What to produce: Once the line holding "piden condena, muestran" is found in the entries below, restate it and each line after it word for word, with no pictures.

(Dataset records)
■ ■ ■ ■ ■

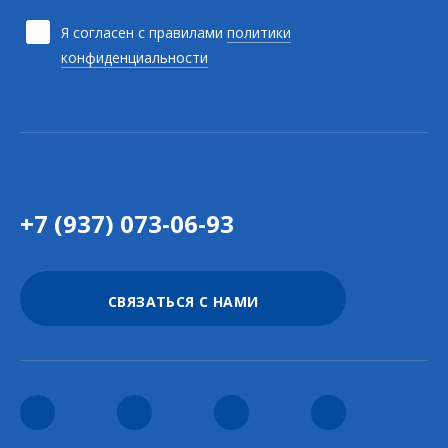
Я согласен с правилами
политики
конфиденциальности
+7 (937) 073-06-93
СВЯЗАТЬСЯ С НАМИ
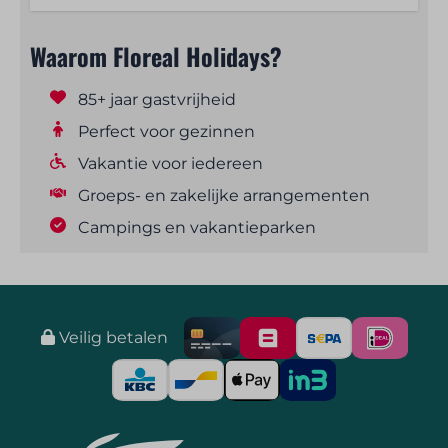
Waarom Floreal Holidays?
85+ jaar gastvrijheid
Perfect voor gezinnen
Vakantie voor iedereen
Groeps- en zakelijke arrangementen
Campings en vakantieparken
Veilig betalen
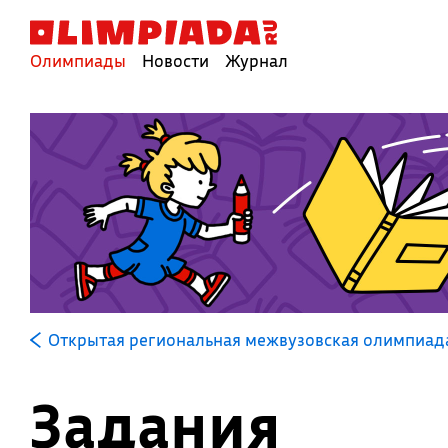
Олимпиады
Новости
Журнал
Открытая региональная межвузовская олимпиад
Задания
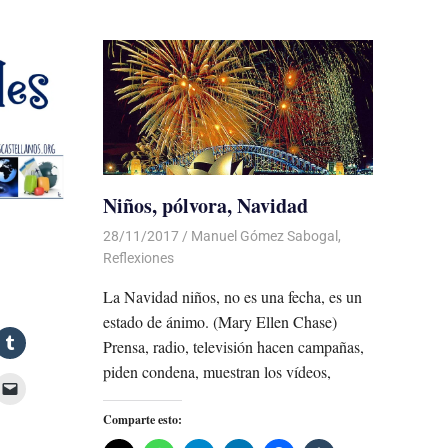
Niños, pólvora, Navidad
28/11/2017
De todo un Poco
Manuel Gómez Sabogal
,
Reflexiones
La Navidad niños, no es una fecha, es un
estado de ánimo. (Mary Ellen Chase)
Prensa, radio, televisión hacen campañas,
piden condena, muestran los vídeos,
Comparte esto:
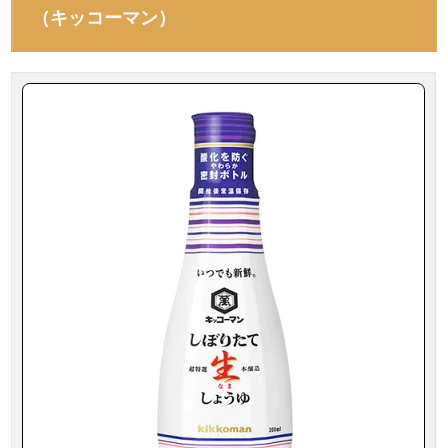
（キッコーマン）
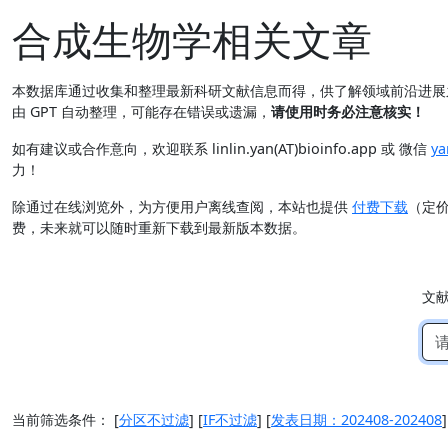
合成生物学相关文章
本数据库通过收集和整理最新科研文献信息而得，供了解领域前沿进
由 GPT 自动整理，可能存在错误或遗漏，
请使用时务必注意核实！
如有建议或合作意向，欢迎联系 linlin.yan(AT)bioinfo.app 或 微信
ya
力！
除通过在线浏览外，为方便用户离线查阅，本站也提供
付费下载
（定
费，未来就可以随时重新下载到最新版本数据。
文
当前筛选条件：
[
分区不过滤
]
[
IF不过滤
]
[
发表日期：202408-202408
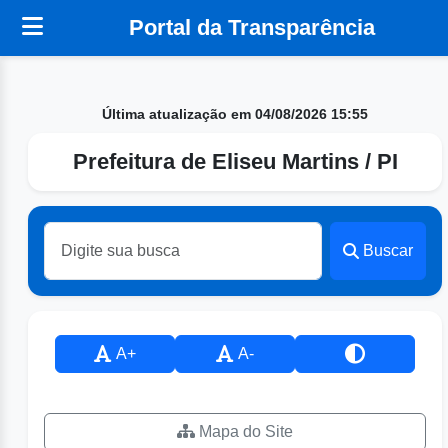
Portal da Transparência
Última atualização em 04/08/2026 15:55
Prefeitura de Eliseu Martins / PI
Buscar
A+
A-
Mapa do Site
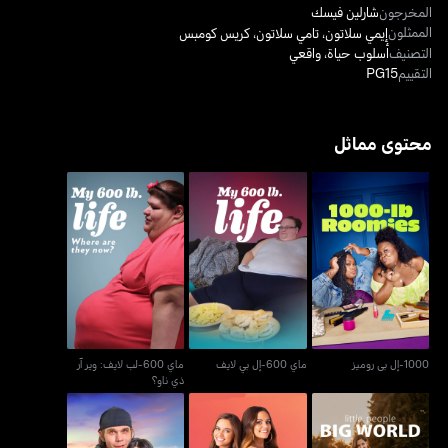
المخرجون
شارلين فيسك
الممثلون
إيمي سلاتون
،
تامي سلاتون
،
كريس كومبس
التصنيف
أسلوب حياة
،
واقعي
التقييم
PG15
محتوى مماثل
ماي 600-لب لايف: وير آر
1000-إل بي روميز
ماي 600-إل بي لايف
ذي ناو؟
1000-إل بي روميز
ماي 600-إل بي لايف
ماي 600-لب لايف: وير آر
ذي ناو؟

■ ■ ■ ■ ■

Reply:
piden condena, muestran los vídeos,
Comparte esto:
（キッコーマン）
合成生物学相关文章
本数据库通过收集和整理最新科研文献信息而得，供了解领域前沿进
由 GPT 自动整理，可能存在错误或遗漏，
请使用时务必注意核实！
如有建议或合作意向，欢迎联系 linlin.yan(AT)bioinfo.app 或 微信
ya
力！
除通过在线浏览外，为方便用户离线查阅，本站也提供
付费下载
（定
费，未来就可以随时重新下载到最新版本数据。
文
当前筛选条件：
[
分区不过滤
]
[
IF不过滤
]
[
发表日期：202408-202408
Portal da Transparência
Última atualização em 04/08/2026 15:55
Prefeitura de Eliseu Martins / PI
Buscar
A+
A-
Mapa do Site
المخرجون
شارلين فيسك
الممثلون
إيمي سلاتون
،
تامي سلاتون
،
كريس كومبس
التصنيف
أسلوب حياة
،
واقعي
التقييم
PG15
محتوى مماثل
ماي 600-لب لايف: وير آر
1000-إل بي روميز
ماي 600-إل بي لايف
ذي ناو؟
1000-إل بي روميز
ماي 600-إل بي لايف
ماي 600-لب لايف: وير آر
ذي ناو؟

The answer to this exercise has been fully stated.